Mortgage defaults and delinquencies are particularly concentrated among borrowers whose mortgages are classified as “subprime” or “near-prime.” Some key players in the mortgage market group these two into a single category, which we will call “nonprime” lending. Although the categories are not rigidly defined, subprime loans are generally targeted to borrowers who have tarnished credit histories and little savings available for down payments. Near-prime mortgages are made to borrowers with more minor credit quality issues or borrowers who are unable or unwilling to provide full documentation of assets or income; some of these borrowers are investing in real estate rather than occupying the properties they purchase. Near-prime mortgages are often bundled into securities marketed as “Alt-A.” Since our data are based on the loans underlying such securities, we use the term “Alt-A” to refer to near-prime loans in the remainder of this paper. …”
“…Conclusions and Future Research
Slackened underwriting standards–manifested most dramatically by lenders allowing borrowers to forego downpayments entirely–combined with stagnant to falling house prices in many parts of the country appear to be the most immediate contributors to the rise in mortgage defaults.
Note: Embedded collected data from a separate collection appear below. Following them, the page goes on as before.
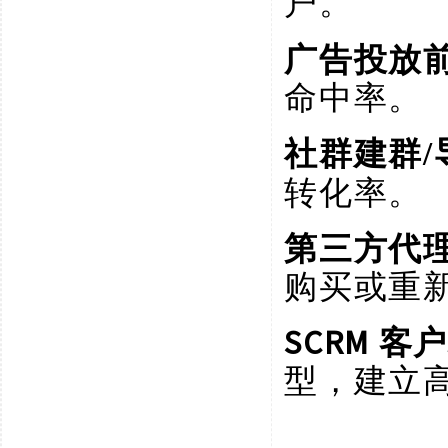
户。
广告投放
命中率。
社群建群
转化率。
第三方代
购买或重
SCRM 
型，建立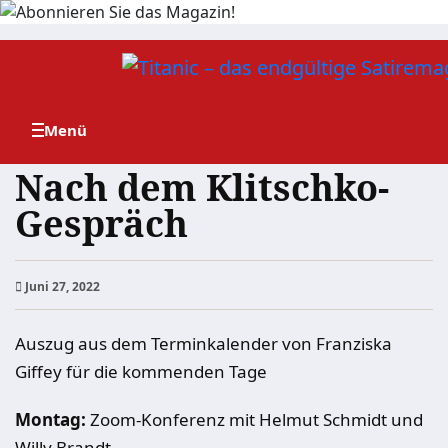
Zum
Inhalt
springen
Nach dem Klitschko-
Gespräch
Juni 27, 2022
Auszug aus dem Terminkalender von Franziska
Giffey für die kommenden Tage
Montag:
Zoom-Konferenz mit Helmut Schmidt und
Willy Brandt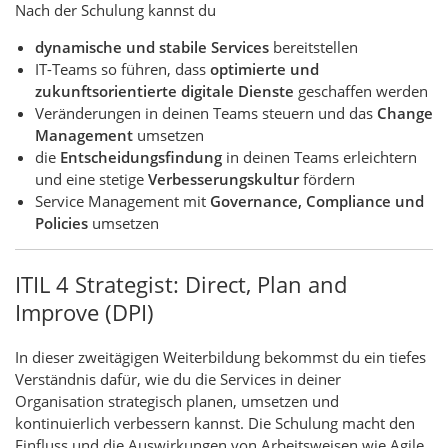
Nach der Schulung kannst du
dynamische und stabile Services
bereitstellen
IT-Teams so führen, dass
optimierte und
zukunftsorientierte digitale Dienste
geschaffen werden
Veränderungen in deinen Teams steuern und das
Change
Management
umsetzen
die
Entscheidungsfindung
in deinen Teams erleichtern
und eine stetige
Verbesserungskultur
fördern
Service Management mit
Governance, Compliance und
Policies
umsetzen
ITIL 4 Strategist: Direct, Plan and
Improve (DPI)
In dieser zweitägigen Weiterbildung bekommst du ein tiefes
Verständnis dafür, wie du die Services in deiner
Organisation strategisch planen, umsetzen und
kontinuierlich verbessern kannst. Die Schulung macht den
Einfluss und die Auswirkungen von Arbeitsweisen wie Agile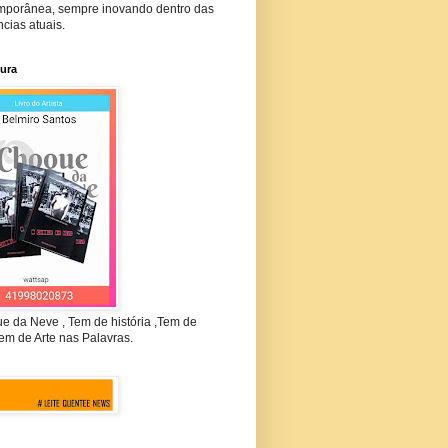
mporânea, sempre inovando dentro das
cias atuais.
tura
e da Neve , Tem de história ,Tem de
em de Arte nas Palavras.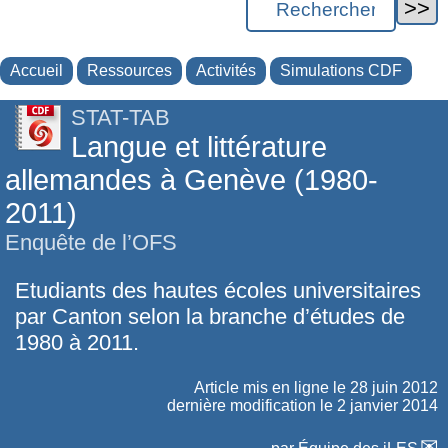
Accueil
Ressources
Activités
Simulations CDF
STAT-TAB
Langue et littérature
allemandes à Genève (1980-
2011)
Enquête de l’OFS
Etudiants des hautes écoles universitaires
par Canton selon la branche d’études de
1980 à 2011.
Article mis en ligne le
28 juin 2012
dernière modification le 2 janvier 2014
The surge in early payment defaults and the rise in the share of mortgages with low or no documentation suggest that underwriting also deteriorated along other dimensions. Because downpayments were so small, when house prices declined many borrowers had little or no equity in their properties and thus less incentive to repay their mortgages. In the industrial Midwest, economic distress was also a factor in the heightened defaults. Unorthodox mortgage features such as rate resets, prepayment penalties, or negative amortization provisions do not appear to be significant contributors to date to the defaults because borrowers who experienced problems with these provisions could refinance into other mortgages. However, as markets realized the extent of the poor underwriting and house prices began to fall, refinancing opportunites became more limited. Borrowers may not be able to resolve their problems with these products through refinancing going forward and thus may be forced to default. Our conclusions are consistent with other studies (Sherlund, 2008, Gerardi, Lehnert, Sherlund, and Willen, 2008, Gerardi, Shapiro, and Willen, 2007, Haughwout, Peach, and Tracy, 2008).
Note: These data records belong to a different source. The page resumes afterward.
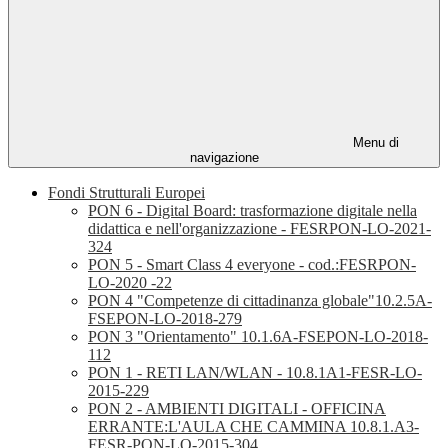
Menu di
navigazione
Fondi Strutturali Europei
PON 6 - Digital Board: trasformazione digitale nella
didattica e nell'organizzazione - FESRPON-LO-2021-
324
PON 5 - Smart Class 4 everyone - cod.:FESRPON-
LO-2020 -22
PON 4 "Competenze di cittadinanza globale"10.2.5A-
FSEPON-LO-2018-279
PON 3 "Orientamento" 10.1.6A-FSEPON-LO-2018-
112
PON 1 - RETI LAN/WLAN - 10.8.1A1-FESR-LO-
2015-229
PON 2 - AMBIENTI DIGITALI - OFFICINA
ERRANTE:L'AULA CHE CAMMINA 10.8.1.A3-
FESR-PON-LO-2015-304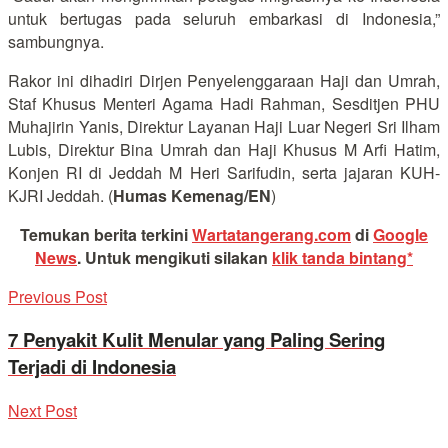
untuk bertugas pada seluruh embarkasi di Indonesia,”
sambungnya.
Rakor ini dihadiri Dirjen Penyelenggaraan Haji dan Umrah,
Staf Khusus Menteri Agama Hadi Rahman, Sesditjen PHU
Muhajirin Yanis, Direktur Layanan Haji Luar Negeri Sri Ilham
Lubis, Direktur Bina Umrah dan Haji Khusus M Arfi Hatim,
Konjen RI di Jeddah M Heri Sarifudin, serta jajaran KUH-
KJRI Jeddah. (
Humas Kemenag/EN
)
Temukan berita terkini
Wartatangerang.com
di
Google
News
.
Untuk mengikuti silakan
klik tanda bintang*
Previous Post
7 Penyakit Kulit Menular yang Paling Sering
Terjadi di Indonesia
Next Post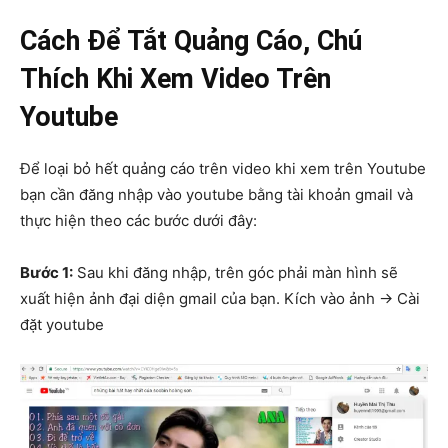
Cách Để Tắt Quảng Cáo, Chú
Thích Khi Xem Video Trên
Youtube
Để loại bỏ hết quảng cáo trên video khi xem trên Youtube
bạn cần đăng nhập vào youtube bằng tài khoản gmail và
thực hiện theo các bước dưới đây:
Bước 1:
Sau khi đăng nhập, trên góc phải màn hình sẽ
xuất hiện ảnh đại diện gmail của bạn. Kích vào ảnh -> Cài
đặt youtube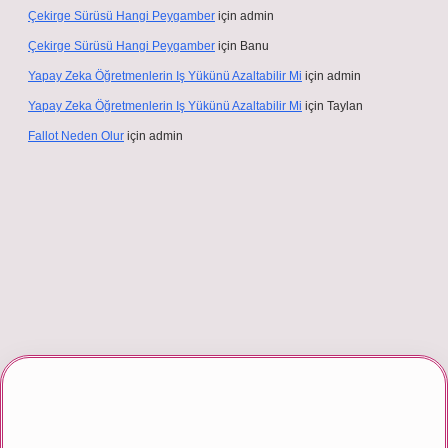
Çekirge Sürüsü Hangi Peygamber
için
admin
Çekirge Sürüsü Hangi Peygamber
için
Banu
Yapay Zeka Öğretmenlerin Iş Yükünü Azaltabilir Mi
için
admin
Yapay Zeka Öğretmenlerin Iş Yükünü Azaltabilir Mi
için
Taylan
Fallot Neden Olur
için
admin
 giriş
Our conclusions run counter to the popular perception that unorthodox mortgage features are responsible for the surge in defaults. At first glance, the fact that the most common subprime mortgage was a confusing and complicated product–a short-term hybrid with a prepayment penalty–and that delinquency rates were highest on these products suggest that the mortgage type itself must be to blame. We suggest instead that default rates were highest on these products because they were originated to the borrowers with the lowest credit scores and highest loan-to-value ratios. This interpretation raises the questions of why the riskiest borrowers were matched with the most complicated products, and whether it was borrowers, lenders, or both who misjudged the likelihood that borrowers would default. Did borrowers seek out this product because it offered the lowest initial payment and they were focused on short-term affordability? Or did lenders offer this product to borrowers because they thought that this combination of features allowed them to manage the risks of lending to borrowers with high probabilities of default?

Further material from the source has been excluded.